• **Prompt**
From the line that contains "Боржоми (Грузия)" down to the last line of the data below, transcribe every line exactly.

• **The data**

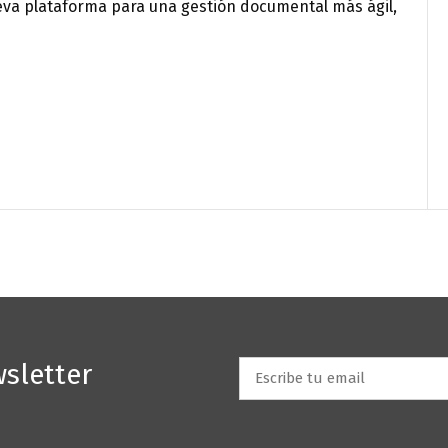
ueva plataforma para una gestión documental más ágil,
página web utiliza
cookies
propias y de terceros para fi
nales (permitir la navegación web), para optimizar la
ación y personalizarla según tus preferencias, así com
rte publicidad en base a tu perfil de navegación.
sletter
Email
*
Aceptar
Rechazar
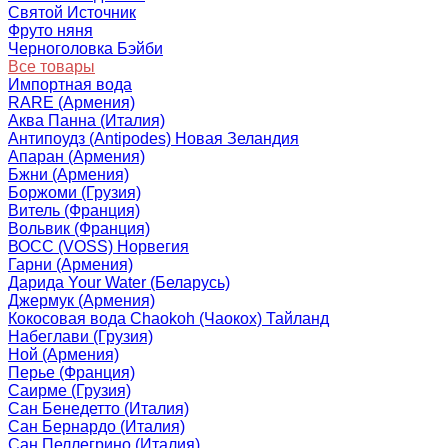
Святой Источник
Фруто няня
Черноголовка Бэйби
Все товары
Импортная вода
RARE (Армения)
Аква Панна (Италия)
Антипоудз (Antipodes) Новая Зеландия
Апаран (Армения)
Бжни (Армения)
Боржоми (Грузия)
Витель (Франция)
Вольвик (Франция)
ВОСС (VOSS) Норвегия
Гарни (Армения)
Дарида Your Water (Беларусь)
Джермук (Армения)
Кокосовая вода Chaokoh (Чаокох) Тайланд
Набеглави (Грузия)
Ной (Армения)
Перье (Франция)
Саирме (Грузия)
Сан Бенедетто (Италия)
Сан Бернардо (Италия)
Сан Пеллегрино (Италия)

• **Your solution**
Боржоми (Грузия)
Витель (Франция)
Вольвик (Франция)
ВОСС (VOSS) Норвегия
Гарни (Армения)
Дарида Your Water (Беларусь)
Джермук (Армения)
Кокосовая вода Chaokoh (Чаокох) Тайланд
Набеглави (Грузия)
Ной (Армения)
Перье (Франция)
Саирме (Грузия)
Сан Бенедетто (Италия)
Сан Бернардо (Италия)
Сан Пеллегрино (Италия)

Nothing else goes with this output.